* PROBLEM DESCRIPTION *
Below are entries with pictures in them. Output exactly the lines starting at the line with "ACCOMMODATION (441, 110)" and ending at the line with "Обучение (399, 262)", both included, but not the pictures.

* DATA TO PROCESS *
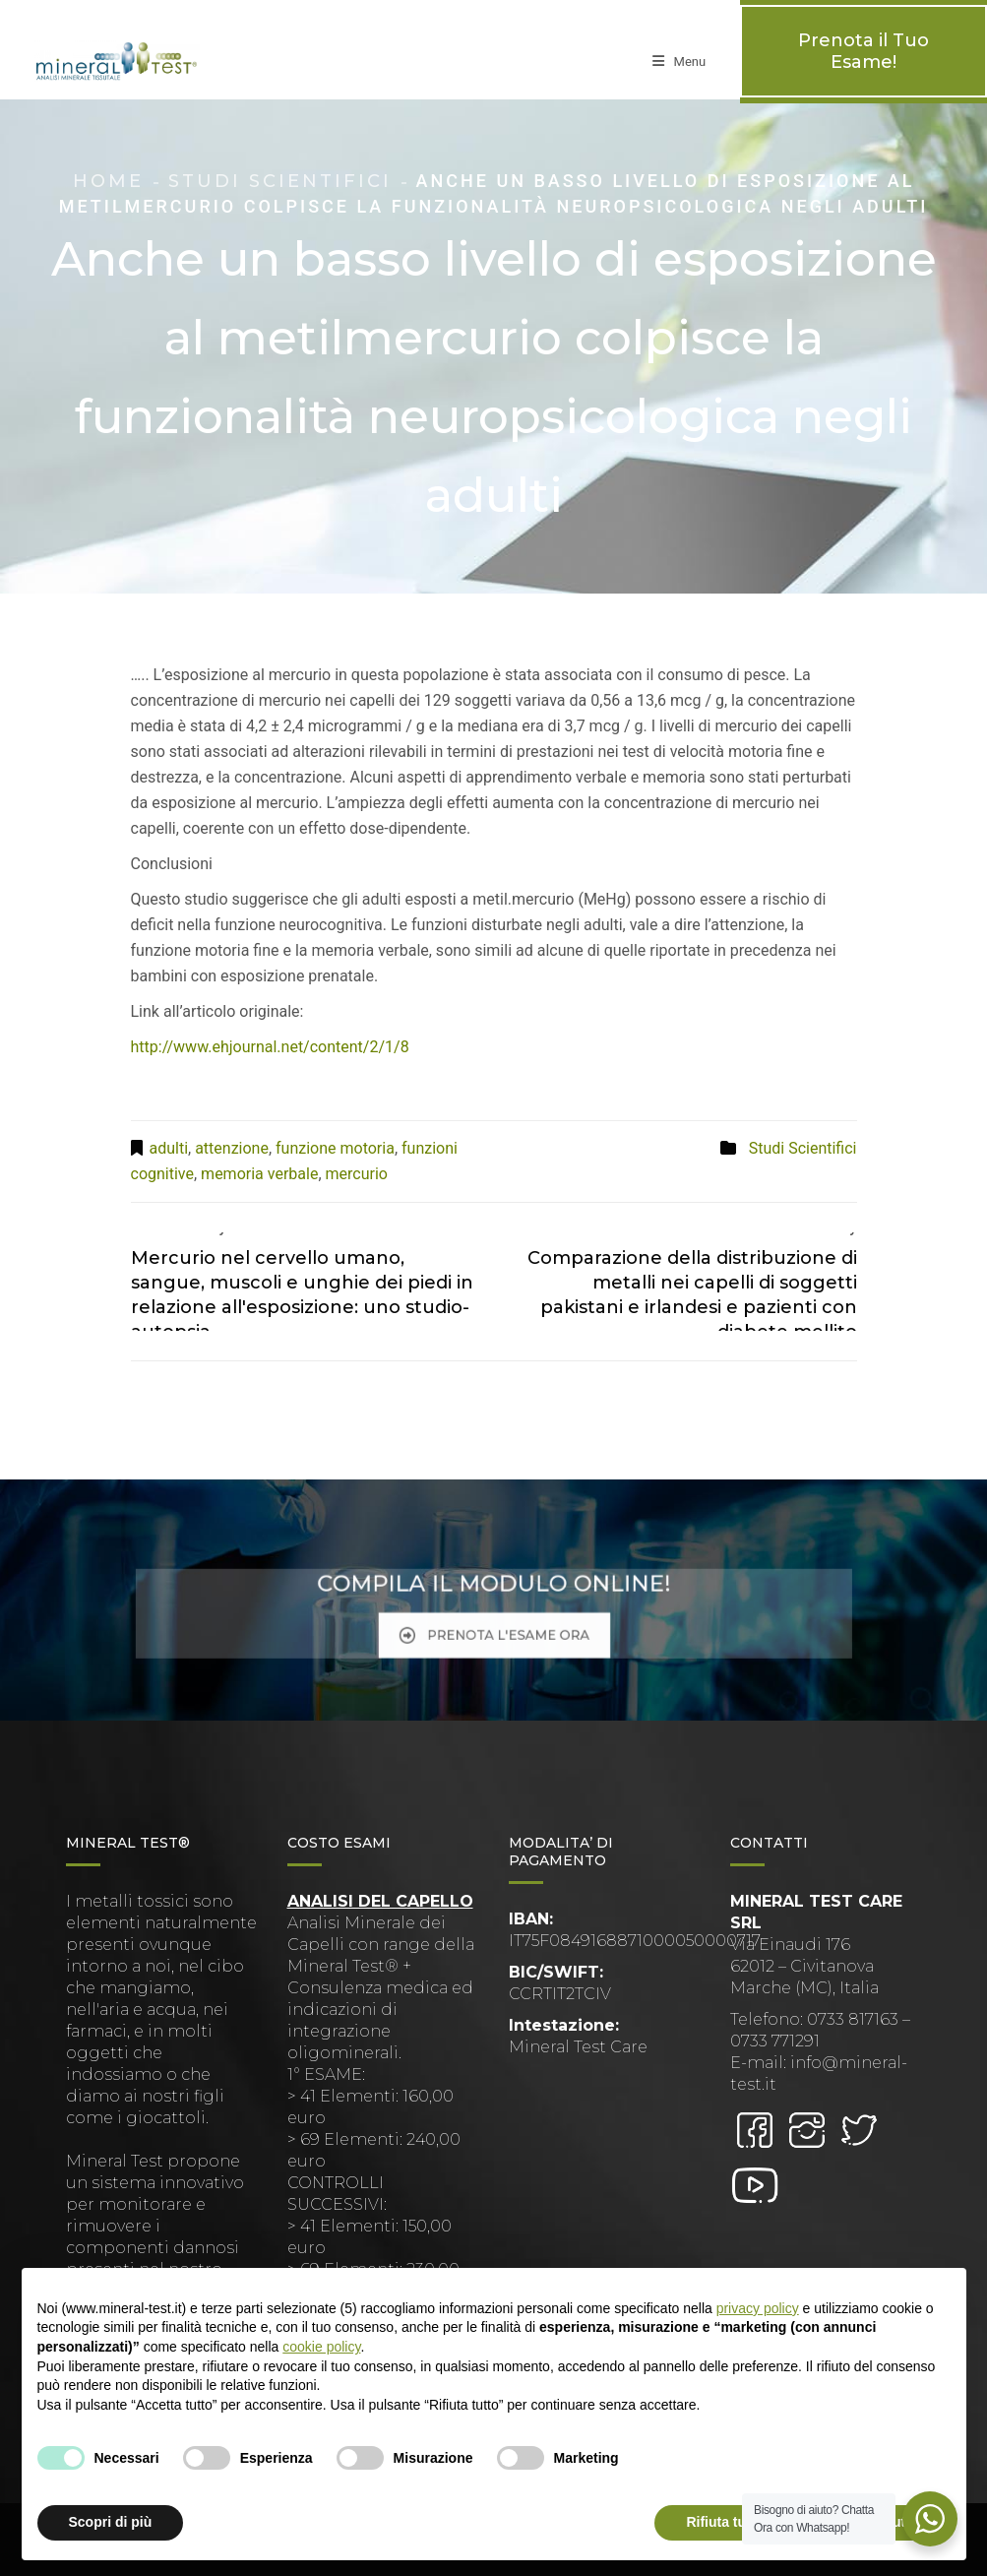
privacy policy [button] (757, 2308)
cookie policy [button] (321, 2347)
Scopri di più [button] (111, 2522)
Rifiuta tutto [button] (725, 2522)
* * *
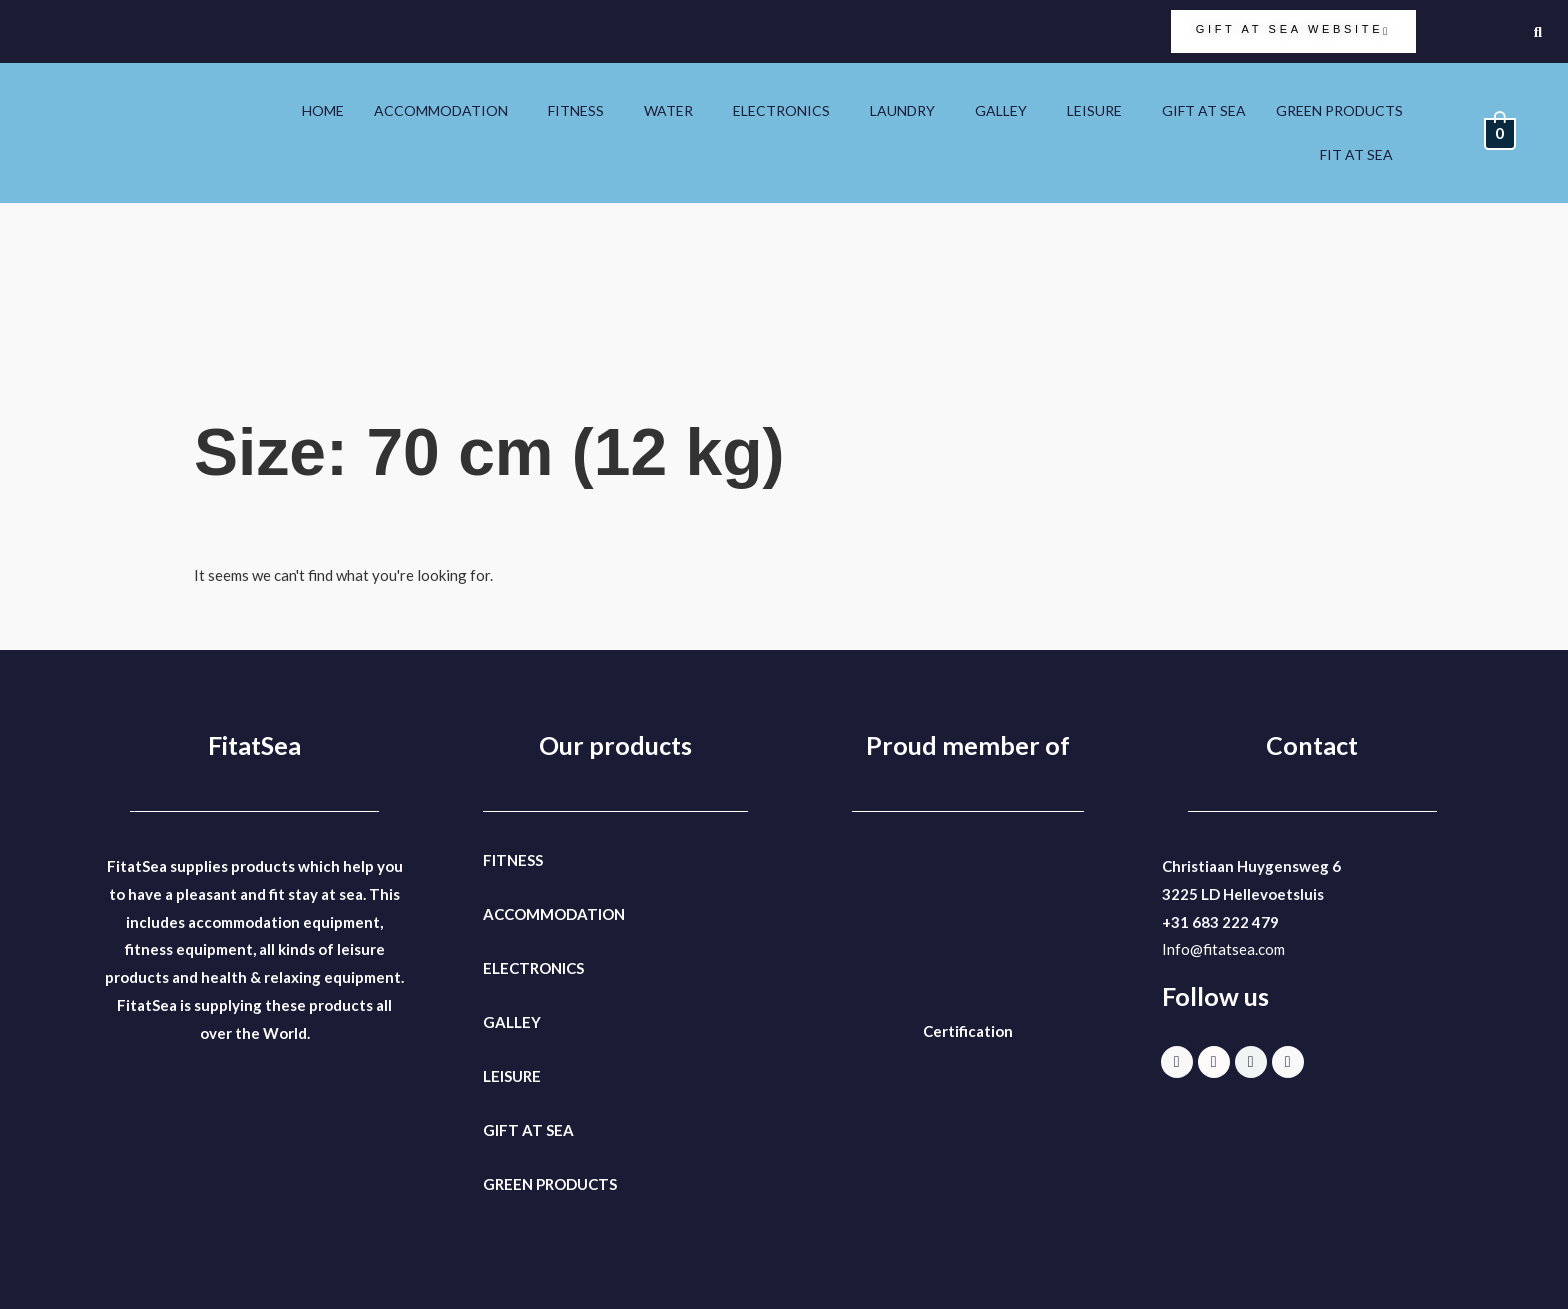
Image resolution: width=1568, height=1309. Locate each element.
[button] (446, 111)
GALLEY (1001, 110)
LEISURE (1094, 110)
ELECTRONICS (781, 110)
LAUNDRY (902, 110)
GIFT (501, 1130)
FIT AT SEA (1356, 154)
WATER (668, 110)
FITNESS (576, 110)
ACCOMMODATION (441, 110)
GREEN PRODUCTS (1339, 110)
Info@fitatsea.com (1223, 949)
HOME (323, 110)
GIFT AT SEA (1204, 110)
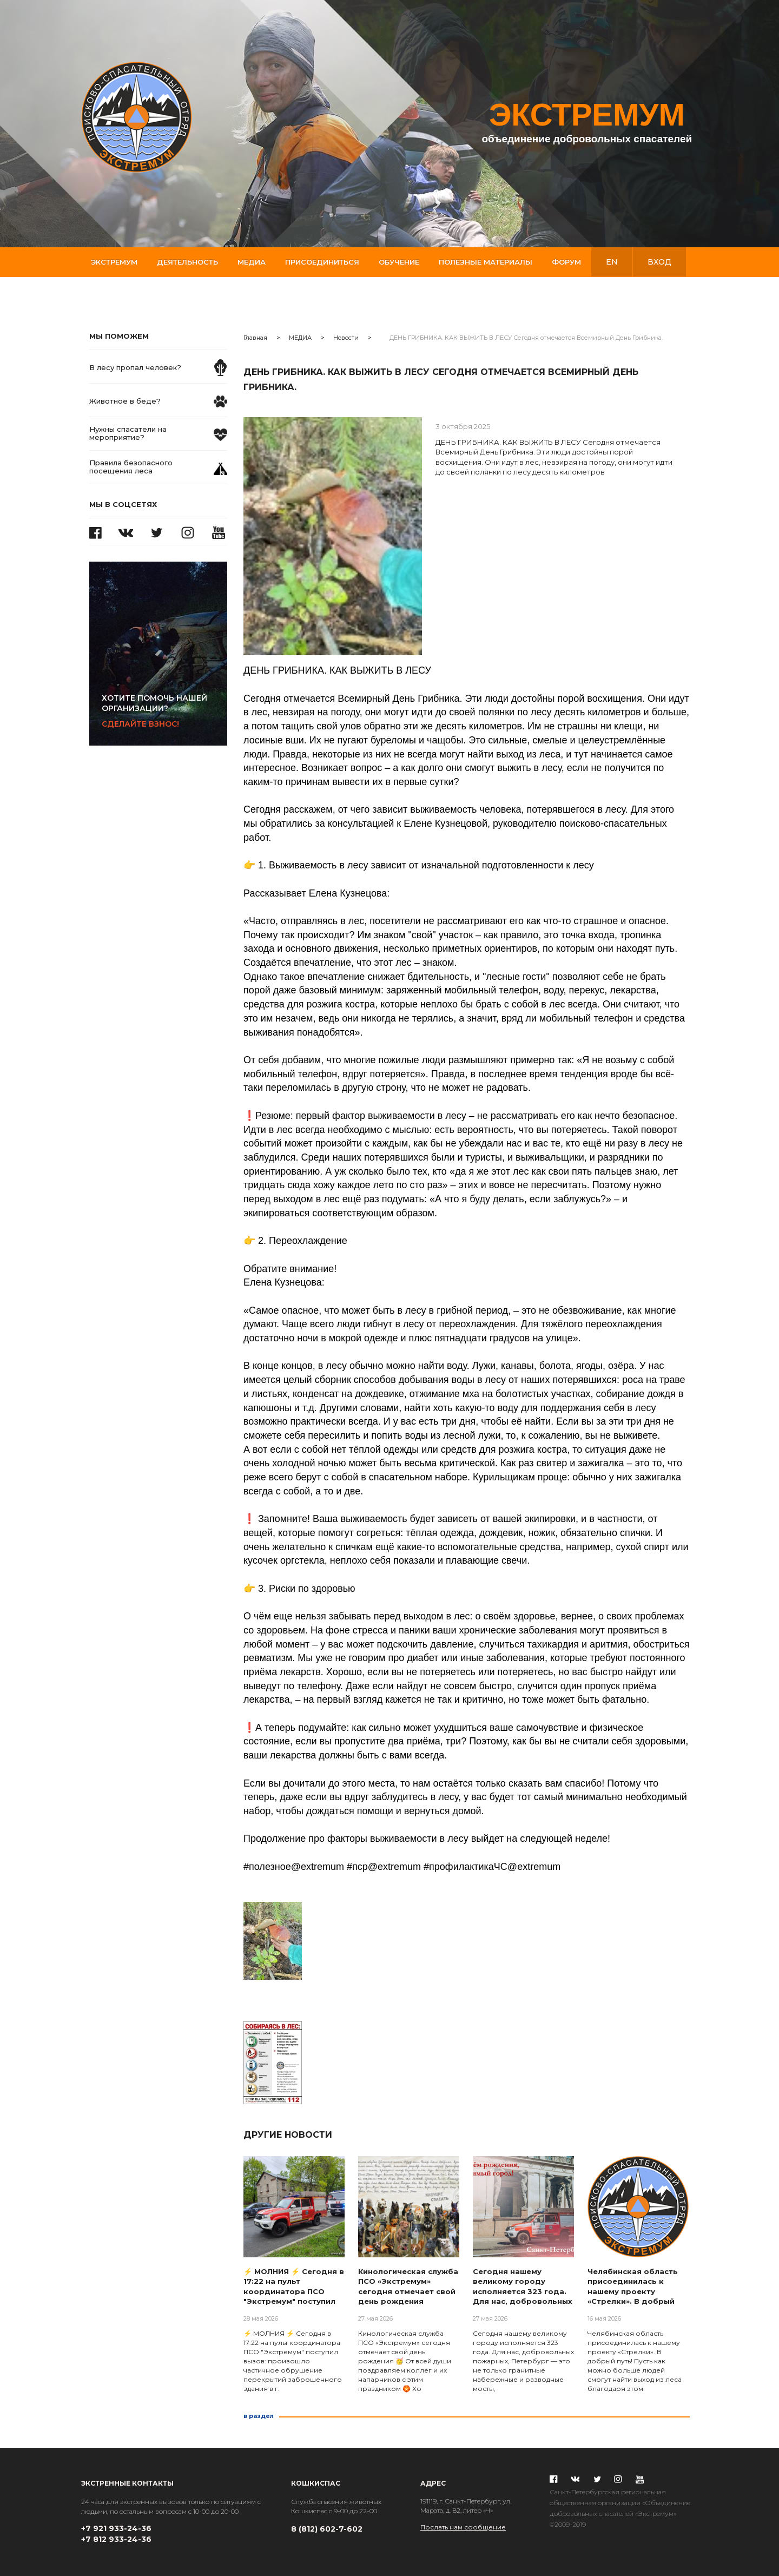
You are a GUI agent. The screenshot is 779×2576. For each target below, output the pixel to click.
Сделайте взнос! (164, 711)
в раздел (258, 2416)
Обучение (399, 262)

* RESPONSE TO THE TASK *
ACCOMMODATION (441, 110)
GREEN PRODUCTS (1339, 110)
Info@fitatsea.com (1223, 949)
HOME (323, 110)
GIFT AT SEA (1204, 110)
You are a GUI agent. The screenshot is 779×2576. For each target below, output the pixel to click.
Сделайте взнос! (164, 711)
в раздел (258, 2416)
Обучение (399, 262)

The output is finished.